There is a particular microcontroller that we wanted to use. Around 1500 were available with the vendor. However, from the moment I thought of putting it into the cart and checking out, the entire 1500 was bought by someone. When I contacted the vendor, he said that some other clients already booked the order. The lead time for that microcontroller is Dec 2022, so I can't use that controller in my board and have to redesign and redo my firmware.

If I am trying to prototype something with my clients, I first try to figure out which ICs are available and do a rough sketch. Then I purchase a sufficient number of the available ICs so that we at least have enough for prototyping. This is not an ideal way to design, but that's a hit you have to take; there is no alternative till this entire thing eases off.


Q. Are there any specific components or chips of some particular technology node that are short in supply?

The most cutting edge, sub-10nm devices are not affected much because dedicated fabs are running full time to cater to that market. Mobile phones and laptops are prime hot king selling devices. The older nodes and stable designs are most affected.

All the fast-moving ICs and components which were popular in the market are getting exhausted quickly. At the moment, we have to rely on less popular parts to use in our designs. It is not necessarily the case that these parts are less reliable or inferior in quality, but to switch from a familiar component to an unknown one takes a lot of effort. Say we are used to working with a particular IC, and our development and firmware teams know the entire toolchain. Now we need to write in a different firmware and alternative development toolchain altogether, and this causes several issues.

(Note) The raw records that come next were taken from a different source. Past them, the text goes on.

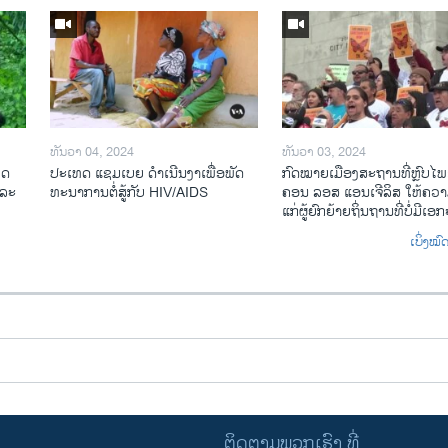
ທັນວາ 04, 2024
ທັນວາ 03, 2024
ທດ
ປະ​ເທດ ແຊມ​ເບຍ ດຳ​ເນີນ​ງາ​ເພື່ອ​ພັດ​
ກົດ​ໝາຍ​ເມືອງ​ສະ​ຖານ​ທີ່ຫຼົບ​ໄພ
​ລະ​
ທະ​ນາ​ການ​ຕໍ່​ສູ້​ກັບ​ HIV/AIDS
ຄອນ ລອ​ສ ແອນ​ເຈີ​ລິ​ສ ໃຫ້​ຄວາມ
ແກ່​ຜູ້​ຍົກ​ຍ້າຍ​ຖິ່ນ​ຖານ​ທີ່ບໍ່​ມີ​ເອ
ເບິ່ງໝ
ຕິດຕາມພວກເຮົາ ທີ່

Q. Are there alternative ways of procuring components? How are companies dealing with the shortage?

There is nothing much that we can do other than wait for the crisis to mitigate. Earlier, you could find some components in the grey market and use that for prototyping (but not for the final product). Usually, big companies buy ICs in a reel format because they can be easily fed into a pick-place machine to assemble a PCB. If some company is making a product X, and say they buy a reel of 2500, but their requirement is only 2000. Then the rest is useless and is sold by the manufacturer in the grey market. If you know the right vendors, you can get your hands on these. But the quality of these components is not guaranteed.

You can reach out to the manufacturer and ask them for the lead time. But if your order quantities are significantly less, they wouldn't care about you because they have bigger clients to cater to their first batch of ICs. Then the only solution is to redo your design.

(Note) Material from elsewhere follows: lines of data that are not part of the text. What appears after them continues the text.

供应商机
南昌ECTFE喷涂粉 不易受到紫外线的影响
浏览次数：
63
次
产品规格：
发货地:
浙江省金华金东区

Auto manufacturers are being forced to scale down or shut down production because they can't get a particular IC. They need to use that specific IC because that's a stable design. They have spent months developing the PCB, writing the firmware, and everything. Once a product is made, it goes through an immense amount of certification cycles. In the automotive industry, crores of rupees are spent on EMC compliance, product testing, etc. If there is some part in the critical chain that you need to replace, you need to go through the same certification route to ensure the product is compliant. You can't say that I just replaced X product with Y. In hardware, the primary issue is that your entire hardware production cycle is dependent on the slowest component in the chain. Even if one capacitor is missing in the product chain, you can't ship that product.